> WHAT IS NEEDED: Search the records below for the string "nicht" and report only the number of lines that contain it.

> DATA PROVIDED:
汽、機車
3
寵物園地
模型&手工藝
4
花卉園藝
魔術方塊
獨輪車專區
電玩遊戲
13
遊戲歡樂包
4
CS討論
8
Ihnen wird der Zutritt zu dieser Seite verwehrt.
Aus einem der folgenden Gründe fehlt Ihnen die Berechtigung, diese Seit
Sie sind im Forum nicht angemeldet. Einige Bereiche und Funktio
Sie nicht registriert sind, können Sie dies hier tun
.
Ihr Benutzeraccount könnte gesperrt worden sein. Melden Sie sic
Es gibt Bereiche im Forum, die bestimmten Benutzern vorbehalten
==
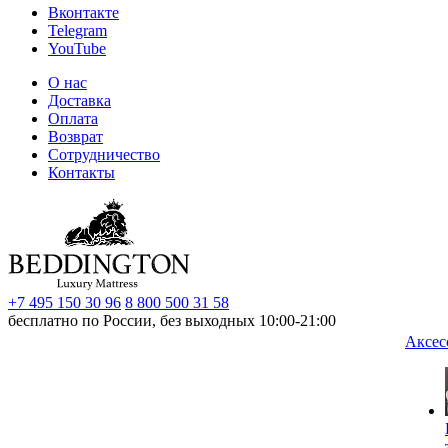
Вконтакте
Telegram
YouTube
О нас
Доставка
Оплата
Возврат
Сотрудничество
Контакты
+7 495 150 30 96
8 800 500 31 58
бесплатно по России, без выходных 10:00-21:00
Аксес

> EXERCISE ANSWER: 2